En 1994 Nintendo y la empresa de equipamiento deportivo Life Fitness presentaron el Life Fitness Exertainment System, una bicicleta estática diseñada para conectarse a la Super Nintendo Entertainment System (SNES). El proyecto, anunciado por Associated Press en marzo y comercializado en verano de ese año por 799 dólares, combinaba ejercicio físico y videojuegos en una época en que la tecnología aún no estaba preparada para la conectividad masiva. El objetivo era crear una experiencia de entrenamiento inmersiva, donde la pantalla y la resistencia de la bicicleta respondieran al mismo tiempo a las acciones del jugador.
La característica más innovadora del Exertainment era su capacidad de ajustar la resistencia según la pendiente virtual del juego. Cuando el avatar subía una colina, la bicicleta aumentaba la carga, obligando al usuario a pedalear con mayor esfuerzo; al descender, la resistencia disminuía. Además, el sistema incluía programas basados en la frecuencia cardiaca, que regulaban automáticamente la carga para mantener al deportista dentro de una zona objetivo. Esta interacción temprana entre hardware de ejercicio y software prefiguraba lo que hoy vemos en plataformas como Peloton.
El paquete incluía varios títulos: “Mountain Bike Rally”, “Speed Racer” y una aplicación de gestión de entrenamiento que registraba tiempo, distancia, calorías y permitía crear perfiles de usuarios. En “Mountain Bike Rally” dos jugadores podían competir, uno en la bicicleta y otro con el mando tradicional de la SNES, mezclando la lógica de los videojuegos con el seguimiento físico. La idea era ofrecer tanto diversión como datos útiles para el entrenamiento, algo poco común en la década de los 90.
A pesar de la innovación, el Exertainment no logró consolidarse en el mercado. No se conocen cifras exactas de ventas, pero en 2002 el vicepresidente de ventas al consumidor de Life Fitness, Chris Clawson, describió el proyecto como una “lección dolorosa” y lo comparó con otros sistemas interactivos que nunca despegaron. La falta de infraestructura de internet, el alto costo y la limitada base de usuarios de la SNES fueron factores determinantes para su fracaso comercial.
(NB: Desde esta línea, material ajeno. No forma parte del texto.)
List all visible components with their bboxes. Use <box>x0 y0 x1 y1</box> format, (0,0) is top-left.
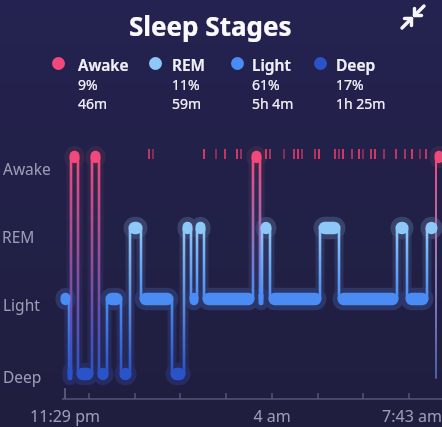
staticText: Deep <box>336 54 376 75</box>
staticText: Sleep Stages <box>129 8 292 43</box>
staticText: Light <box>252 54 291 75</box>
button[interactable] <box>398 2 430 34</box>
staticText: REM <box>2 226 35 247</box>
staticText: 7:43 am <box>382 405 442 427</box>
staticText: 4 am <box>253 405 291 427</box>
staticText: Awake <box>3 158 51 179</box>
staticText: 46m <box>78 94 108 113</box>
button[interactable]: Awake <box>78 54 129 113</box>
staticText: Light <box>3 294 40 315</box>
staticText: 1h 25m <box>336 94 386 113</box>
staticText: Awake <box>78 54 129 75</box>
staticText: 59m <box>172 94 202 113</box>
staticText: 11% <box>172 75 200 94</box>
staticText: Deep <box>3 366 42 387</box>
button[interactable]: REM <box>172 54 206 113</box>
staticText: 11:29 pm <box>30 405 100 427</box>
button[interactable]: Sleep Stages <box>90 8 330 43</box>
staticText: 61% <box>252 75 280 94</box>
button[interactable]: Deep <box>336 54 386 113</box>
staticText: REM <box>172 54 206 75</box>
staticText: 17% <box>336 75 364 94</box>
button[interactable]: Light <box>252 54 294 113</box>
staticText: 5h 4m <box>252 94 294 113</box>
staticText: 9% <box>78 75 98 94</box>
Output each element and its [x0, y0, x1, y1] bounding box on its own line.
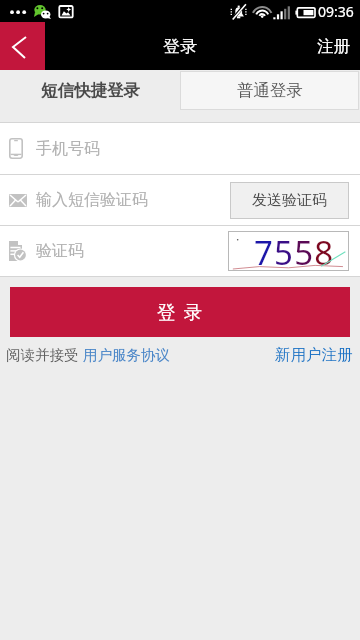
staticText: 短信快捷登录 — [41, 80, 140, 101]
staticText: 登录 — [163, 36, 197, 57]
button[interactable]: 短信快捷登录 — [0, 70, 180, 123]
staticText: 注册 — [317, 36, 350, 57]
staticText: 输入短信验证码 — [36, 190, 148, 210]
button[interactable]: Back — [0, 22, 45, 70]
button[interactable]: 普通登录 — [180, 71, 359, 110]
button[interactable]: 发送验证码 — [230, 182, 349, 219]
staticText: 阅读并接受 — [6, 346, 79, 364]
staticText: 发送验证码 — [252, 191, 327, 210]
staticText: 验证码 — [36, 241, 84, 261]
staticText: 登 — [157, 301, 176, 324]
staticText: 7558 — [254, 230, 335, 270]
button[interactable]: Refresh captcha — [228, 231, 349, 271]
staticText: 普通登录 — [237, 80, 303, 101]
button[interactable]: 注册 — [301, 22, 360, 70]
button[interactable]: 登 — [10, 287, 350, 337]
staticText: 用户服务协议 — [83, 346, 170, 364]
button[interactable]: 新用户注册 — [275, 345, 353, 365]
staticText: 录 — [184, 301, 203, 324]
staticText: 手机号码 — [36, 139, 100, 159]
staticText: 新用户注册 — [275, 345, 353, 365]
button[interactable]: 用户服务协议 — [83, 346, 170, 364]
staticText: 09:36 — [318, 2, 354, 21]
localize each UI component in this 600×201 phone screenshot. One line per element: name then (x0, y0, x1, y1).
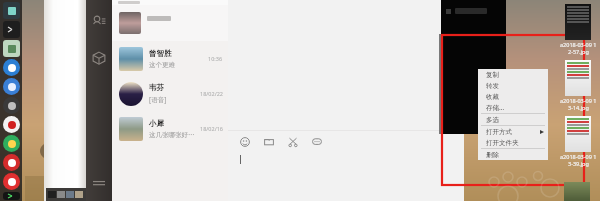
staticText: 删除 (486, 151, 499, 159)
button[interactable]: Dock app (3, 78, 20, 95)
staticText: 3-39.jpg (568, 160, 589, 167)
button[interactable]: 打开方式 (478, 126, 548, 137)
button[interactable]: Dock app (3, 192, 20, 200)
button[interactable]: 复制 (478, 69, 548, 80)
staticText: 复制 (486, 71, 499, 79)
button[interactable]: Dock app (3, 154, 20, 171)
button[interactable]: Files (262, 135, 276, 149)
button[interactable]: Dock app (3, 173, 20, 190)
button[interactable] (112, 5, 228, 41)
staticText: 10:36 (208, 55, 223, 62)
staticText: 转发 (486, 82, 499, 90)
button[interactable]: 存储… (478, 102, 548, 113)
button[interactable]: Dock app (3, 40, 20, 57)
button[interactable]: 多选 (478, 114, 548, 125)
staticText: a2018-03-09 1 (560, 41, 597, 48)
button[interactable]: Dock app (3, 2, 20, 19)
staticText: 打开文件夹 (486, 139, 519, 147)
staticText: 小犀 (149, 119, 164, 128)
staticText: 18/02/22 (200, 90, 223, 97)
button[interactable]: 小犀 (112, 111, 228, 146)
button[interactable]: Emoji (238, 135, 252, 149)
staticText: 多选 (486, 116, 499, 124)
staticText: 这几张哪张好看点? (149, 131, 200, 139)
staticText: 2-57.jpg (568, 48, 589, 55)
staticText: 3-14.jpg (568, 104, 589, 111)
button[interactable]: Contacts (87, 10, 111, 34)
button[interactable]: 删除 (478, 149, 548, 160)
button[interactable]: Dock app (3, 116, 20, 133)
button[interactable] (565, 116, 591, 152)
button[interactable]: 曾智胜 (112, 41, 228, 76)
button[interactable]: 打开文件夹 (478, 137, 548, 148)
button[interactable]: Dock app (3, 59, 20, 76)
staticText: 韦芬 (149, 83, 164, 92)
staticText: a2018-03-09 1 (560, 97, 597, 104)
button[interactable]: Screenshot (286, 135, 300, 149)
staticText: 曾智胜 (149, 49, 172, 58)
staticText: 存储… (486, 103, 505, 112)
staticText: 18/02/16 (200, 125, 223, 132)
staticText: 这个更难 (149, 61, 175, 69)
button[interactable]: Dock app (3, 97, 20, 114)
button[interactable]: More (87, 171, 111, 195)
button[interactable]: Mini programs (87, 46, 111, 70)
button[interactable]: 收藏 (478, 91, 548, 102)
staticText: [语音] (149, 95, 167, 104)
button[interactable]: Dock app (3, 21, 20, 38)
staticText: 收藏 (486, 93, 499, 101)
button[interactable]: 韦芬 (112, 76, 228, 111)
button[interactable]: Dock app (3, 135, 20, 152)
button[interactable] (565, 4, 591, 40)
button[interactable] (565, 60, 591, 96)
staticText: 打开方式 (486, 128, 512, 136)
button[interactable]: 转发 (478, 80, 548, 91)
staticText: a2018-03-09 1 (560, 153, 597, 160)
button[interactable]: Chat history (310, 135, 324, 149)
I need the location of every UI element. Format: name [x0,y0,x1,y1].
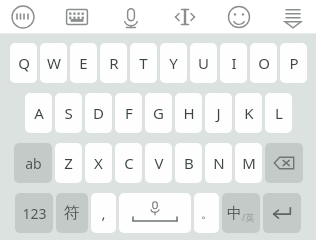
button[interactable]: N [205,143,232,183]
staticText: E [79,53,88,73]
button[interactable]: I [220,43,247,83]
button[interactable]: 123 [15,193,53,233]
staticText: T [139,53,148,73]
staticText: , [101,203,106,223]
staticText: B [184,153,194,173]
button[interactable]: Enter [263,193,301,233]
staticText: N [213,153,225,173]
staticText: Y [169,53,178,73]
button[interactable]: R [100,43,127,83]
staticText: K [244,103,254,123]
staticText: D [93,103,104,123]
staticText: S [64,103,73,123]
button[interactable]: T [130,43,157,83]
staticText: 中 [227,204,242,223]
button[interactable]: J [205,93,232,133]
staticText: G [153,103,164,123]
staticText: A [34,103,44,123]
staticText: J [216,103,221,123]
staticText: Q [18,53,30,73]
button[interactable]: Q [10,43,37,83]
staticText: H [183,103,195,123]
staticText: U [198,53,209,73]
button[interactable]: Emoji [222,0,256,34]
button[interactable]: Input method logo [6,0,40,34]
button[interactable]: B [175,143,202,183]
button[interactable]: E [70,43,97,83]
staticText: /英 [242,211,255,223]
staticText: L [275,103,283,123]
button[interactable]: O [250,43,277,83]
button[interactable]: F [115,93,142,133]
staticText: M [242,153,256,173]
staticText: R [109,53,119,73]
button[interactable]: 。 [194,193,219,233]
button[interactable]: M [235,143,262,183]
button[interactable]: C [115,143,142,183]
button[interactable]: S [55,93,82,133]
button[interactable]: K [235,93,262,133]
button[interactable]: Hide keyboard [276,0,310,34]
button[interactable]: U [190,43,217,83]
staticText: O [258,53,270,73]
staticText: X [94,153,103,173]
staticText: W [47,53,61,73]
button[interactable]: D [85,93,112,133]
button[interactable]: V [145,143,172,183]
button[interactable]: L [265,93,292,133]
staticText: I [231,53,237,73]
button[interactable]: Switch Chinese English [222,193,260,233]
button[interactable]: 符 [56,193,88,233]
button[interactable]: X [85,143,112,183]
staticText: V [154,153,164,173]
button[interactable]: W [40,43,67,83]
button[interactable]: Voice input [114,0,148,34]
button[interactable]: Backspace [265,143,303,183]
button[interactable]: Z [55,143,82,183]
staticText: 123 [22,204,47,223]
staticText: P [289,53,299,73]
button[interactable]: Y [160,43,187,83]
button[interactable]: Keyboard layout [60,0,94,34]
staticText: 符 [64,203,80,223]
staticText: 。 [201,206,213,221]
button[interactable]: G [145,93,172,133]
staticText: Z [64,153,73,173]
button[interactable]: H [175,93,202,133]
button[interactable]: A [25,93,52,133]
button[interactable]: P [280,43,307,83]
button[interactable]: , [91,193,116,233]
staticText: F [125,103,133,123]
button[interactable]: ab [14,143,52,183]
button[interactable]: Space [119,193,191,233]
staticText: C [124,153,134,173]
staticText: ab [25,154,42,173]
button[interactable]: Move cursor [168,0,202,34]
Dos décadas más tarde, Peloton irrumpió en 2012 con una propuesta basada en conectividad, clases en vivo y suscripciones, enviando sus primeras bicicletas en 2014. Aunque la tecnología ha evolucionado, la esencia sigue siendo la misma: una bicicleta estática, una pantalla y un software que ajusta la resistencia en tiempo real. La Bike+ de Peloton, por ejemplo, incorpora sensores que modifican la carga automáticamente, pero dentro de un ecosistema digital mucho más avanzado.
La incursión de Nintendo en proyectos fuera del videojuego no es nueva; en los años 80 la compañía experimentó con taxis y alimentos instantáneos. El Exertainment refleja esa tradición de buscar oportunidades inesperadas, aunque esta vez el enfoque se centró en la intersección entre deporte y entretenimiento digital, una tendencia que ahora domina el mercado global de fitness.